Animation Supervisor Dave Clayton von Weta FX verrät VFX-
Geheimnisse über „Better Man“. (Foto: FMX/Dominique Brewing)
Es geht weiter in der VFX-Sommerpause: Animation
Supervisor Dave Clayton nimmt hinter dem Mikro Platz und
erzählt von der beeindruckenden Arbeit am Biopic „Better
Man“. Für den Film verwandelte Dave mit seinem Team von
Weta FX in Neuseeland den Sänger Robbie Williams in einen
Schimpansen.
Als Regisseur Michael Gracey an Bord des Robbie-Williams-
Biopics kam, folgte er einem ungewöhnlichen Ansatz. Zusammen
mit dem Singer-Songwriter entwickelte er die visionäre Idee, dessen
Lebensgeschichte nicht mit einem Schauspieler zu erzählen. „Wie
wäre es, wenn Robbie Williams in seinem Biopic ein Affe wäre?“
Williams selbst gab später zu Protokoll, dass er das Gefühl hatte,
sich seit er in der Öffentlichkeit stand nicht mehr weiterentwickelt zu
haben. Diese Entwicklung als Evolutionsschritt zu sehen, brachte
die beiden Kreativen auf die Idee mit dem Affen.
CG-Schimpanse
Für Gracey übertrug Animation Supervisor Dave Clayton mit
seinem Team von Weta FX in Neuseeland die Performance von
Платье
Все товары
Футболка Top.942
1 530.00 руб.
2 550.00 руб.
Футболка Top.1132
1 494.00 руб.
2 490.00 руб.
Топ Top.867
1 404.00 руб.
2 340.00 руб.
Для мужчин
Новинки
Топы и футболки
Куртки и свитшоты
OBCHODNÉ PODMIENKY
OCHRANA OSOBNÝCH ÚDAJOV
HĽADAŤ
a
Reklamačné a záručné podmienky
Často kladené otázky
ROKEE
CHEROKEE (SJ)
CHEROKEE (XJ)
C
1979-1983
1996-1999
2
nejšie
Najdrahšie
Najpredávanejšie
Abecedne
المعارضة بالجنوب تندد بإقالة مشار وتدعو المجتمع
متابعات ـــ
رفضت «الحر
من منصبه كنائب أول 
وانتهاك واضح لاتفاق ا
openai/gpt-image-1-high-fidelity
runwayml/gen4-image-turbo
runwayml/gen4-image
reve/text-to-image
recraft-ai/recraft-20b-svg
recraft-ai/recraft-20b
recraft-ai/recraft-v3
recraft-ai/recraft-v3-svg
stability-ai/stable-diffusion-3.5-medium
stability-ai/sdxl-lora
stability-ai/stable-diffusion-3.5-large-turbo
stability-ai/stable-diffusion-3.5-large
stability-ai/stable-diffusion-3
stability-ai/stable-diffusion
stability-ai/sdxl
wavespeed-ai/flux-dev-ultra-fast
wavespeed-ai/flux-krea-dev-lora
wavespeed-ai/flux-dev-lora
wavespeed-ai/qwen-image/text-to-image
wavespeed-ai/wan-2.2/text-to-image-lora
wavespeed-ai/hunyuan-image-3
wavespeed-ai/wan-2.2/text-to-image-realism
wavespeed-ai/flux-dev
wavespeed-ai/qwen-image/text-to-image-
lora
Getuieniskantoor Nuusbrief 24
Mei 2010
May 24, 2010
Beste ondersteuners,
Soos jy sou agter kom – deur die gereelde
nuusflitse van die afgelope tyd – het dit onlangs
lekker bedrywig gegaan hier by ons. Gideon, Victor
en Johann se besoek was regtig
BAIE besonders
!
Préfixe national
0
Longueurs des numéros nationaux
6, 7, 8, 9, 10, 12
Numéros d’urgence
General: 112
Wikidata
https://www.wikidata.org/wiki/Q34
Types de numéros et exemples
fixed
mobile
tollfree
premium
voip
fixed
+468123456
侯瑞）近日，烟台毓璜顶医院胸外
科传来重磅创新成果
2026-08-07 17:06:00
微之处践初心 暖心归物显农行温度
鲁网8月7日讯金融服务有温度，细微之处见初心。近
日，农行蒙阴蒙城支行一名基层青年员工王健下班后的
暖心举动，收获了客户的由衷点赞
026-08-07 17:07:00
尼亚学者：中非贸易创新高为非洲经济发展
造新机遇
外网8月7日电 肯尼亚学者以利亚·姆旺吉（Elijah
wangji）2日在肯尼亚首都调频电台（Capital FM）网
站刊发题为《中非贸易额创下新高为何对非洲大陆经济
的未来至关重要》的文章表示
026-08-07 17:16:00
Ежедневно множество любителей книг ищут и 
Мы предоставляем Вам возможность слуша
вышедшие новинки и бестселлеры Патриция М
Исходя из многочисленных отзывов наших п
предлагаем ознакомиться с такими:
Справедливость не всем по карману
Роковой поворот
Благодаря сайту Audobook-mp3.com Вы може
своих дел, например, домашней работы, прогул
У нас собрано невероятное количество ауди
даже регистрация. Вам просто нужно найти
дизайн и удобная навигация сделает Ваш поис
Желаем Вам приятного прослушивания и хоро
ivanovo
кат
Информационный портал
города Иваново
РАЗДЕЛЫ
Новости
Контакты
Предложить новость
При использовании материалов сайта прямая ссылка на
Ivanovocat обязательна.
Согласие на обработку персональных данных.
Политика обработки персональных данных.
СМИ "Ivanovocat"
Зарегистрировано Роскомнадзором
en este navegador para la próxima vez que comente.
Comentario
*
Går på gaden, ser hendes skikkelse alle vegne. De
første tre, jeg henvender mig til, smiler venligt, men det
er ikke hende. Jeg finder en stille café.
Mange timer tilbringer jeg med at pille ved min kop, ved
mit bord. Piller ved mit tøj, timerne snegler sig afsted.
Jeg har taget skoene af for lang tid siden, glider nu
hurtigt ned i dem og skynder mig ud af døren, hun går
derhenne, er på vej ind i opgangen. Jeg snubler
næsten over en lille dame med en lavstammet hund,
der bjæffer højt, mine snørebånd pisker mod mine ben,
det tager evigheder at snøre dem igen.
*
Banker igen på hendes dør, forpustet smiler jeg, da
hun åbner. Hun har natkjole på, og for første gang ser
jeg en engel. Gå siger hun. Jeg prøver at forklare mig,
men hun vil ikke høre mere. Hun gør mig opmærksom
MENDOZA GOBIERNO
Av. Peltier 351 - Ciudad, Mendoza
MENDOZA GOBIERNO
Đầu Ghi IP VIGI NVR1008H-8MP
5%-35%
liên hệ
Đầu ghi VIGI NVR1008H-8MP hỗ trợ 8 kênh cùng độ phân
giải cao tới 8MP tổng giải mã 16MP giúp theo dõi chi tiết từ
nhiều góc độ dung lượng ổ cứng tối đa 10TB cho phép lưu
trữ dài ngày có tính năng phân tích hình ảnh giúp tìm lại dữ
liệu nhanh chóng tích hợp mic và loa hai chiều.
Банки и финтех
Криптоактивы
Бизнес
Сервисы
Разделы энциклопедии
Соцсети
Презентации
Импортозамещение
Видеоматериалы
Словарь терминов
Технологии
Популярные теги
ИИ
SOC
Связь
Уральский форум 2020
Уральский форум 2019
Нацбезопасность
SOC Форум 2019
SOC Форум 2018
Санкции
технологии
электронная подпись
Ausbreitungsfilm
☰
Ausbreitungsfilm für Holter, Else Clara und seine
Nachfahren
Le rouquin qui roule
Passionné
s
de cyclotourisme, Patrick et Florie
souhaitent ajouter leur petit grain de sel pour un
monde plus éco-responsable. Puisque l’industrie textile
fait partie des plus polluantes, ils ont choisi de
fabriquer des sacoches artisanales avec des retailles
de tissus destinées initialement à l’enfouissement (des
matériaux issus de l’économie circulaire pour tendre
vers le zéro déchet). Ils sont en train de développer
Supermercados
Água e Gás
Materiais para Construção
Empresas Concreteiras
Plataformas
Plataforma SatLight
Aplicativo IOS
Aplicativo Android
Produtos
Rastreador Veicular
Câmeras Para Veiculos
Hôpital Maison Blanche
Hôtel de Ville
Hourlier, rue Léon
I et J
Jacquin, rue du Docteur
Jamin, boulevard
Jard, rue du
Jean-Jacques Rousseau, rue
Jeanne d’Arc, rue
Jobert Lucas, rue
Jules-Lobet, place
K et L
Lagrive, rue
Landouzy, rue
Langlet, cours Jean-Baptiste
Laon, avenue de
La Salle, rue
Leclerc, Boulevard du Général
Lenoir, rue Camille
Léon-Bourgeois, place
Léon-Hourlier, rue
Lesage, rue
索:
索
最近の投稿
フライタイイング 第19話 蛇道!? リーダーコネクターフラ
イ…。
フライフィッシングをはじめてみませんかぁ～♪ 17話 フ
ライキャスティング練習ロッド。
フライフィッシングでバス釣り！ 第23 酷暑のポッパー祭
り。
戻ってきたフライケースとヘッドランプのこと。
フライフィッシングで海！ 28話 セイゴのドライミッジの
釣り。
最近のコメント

----------------

[Work required]: Only the lines from the one with "nhiều góc độ" through the last line of the records belong in the answer, each copied exactly.

[Output]:
nhiều góc độ dung lượng ổ cứng tối đa 10TB cho phép lưu
trữ dài ngày có tính năng phân tích hình ảnh giúp tìm lại dữ
liệu nhanh chóng tích hợp mic và loa hai chiều.
Банки и финтех
Криптоактивы
Бизнес
Сервисы
Разделы энциклопедии
Соцсети
Презентации
Импортозамещение
Видеоматериалы
Словарь терминов
Технологии
Популярные теги
ИИ
SOC
Связь
Уральский форум 2020
Уральский форум 2019
Нацбезопасность
SOC Форум 2019
SOC Форум 2018
Санкции
технологии
электронная подпись
Ausbreitungsfilm
☰
Ausbreitungsfilm für Holter, Else Clara und seine
Nachfahren
Le rouquin qui roule
Passionné
s
de cyclotourisme, Patrick et Florie
souhaitent ajouter leur petit grain de sel pour un
monde plus éco-responsable. Puisque l’industrie textile
fait partie des plus polluantes, ils ont choisi de
fabriquer des sacoches artisanales avec des retailles
de tissus destinées initialement à l’enfouissement (des
matériaux issus de l’économie circulaire pour tendre
vers le zéro déchet). Ils sont en train de développer
Supermercados
Água e Gás
Materiais para Construção
Empresas Concreteiras
Plataformas
Plataforma SatLight
Aplicativo IOS
Aplicativo Android
Produtos
Rastreador Veicular
Câmeras Para Veiculos
Hôpital Maison Blanche
Hôtel de Ville
Hourlier, rue Léon
I et J
Jacquin, rue du Docteur
Jamin, boulevard
Jard, rue du
Jean-Jacques Rousseau, rue
Jeanne d’Arc, rue
Jobert Lucas, rue
Jules-Lobet, place
K et L
Lagrive, rue
Landouzy, rue
Langlet, cours Jean-Baptiste
Laon, avenue de
La Salle, rue
Leclerc, Boulevard du Général
Lenoir, rue Camille
Léon-Bourgeois, place
Léon-Hourlier, rue
Lesage, rue
索:
索
最近の投稿
フライタイイング 第19話 蛇道!? リーダーコネクターフラ
イ…。
フライフィッシングをはじめてみませんかぁ～♪ 17話 フ
ライキャスティング練習ロッド。
フライフィッシングでバス釣り！ 第23 酷暑のポッパー祭
り。
戻ってきたフライケースとヘッドランプのこと。
フライフィッシングで海！ 28話 セイゴのドライミッジの
釣り。
最近のコメント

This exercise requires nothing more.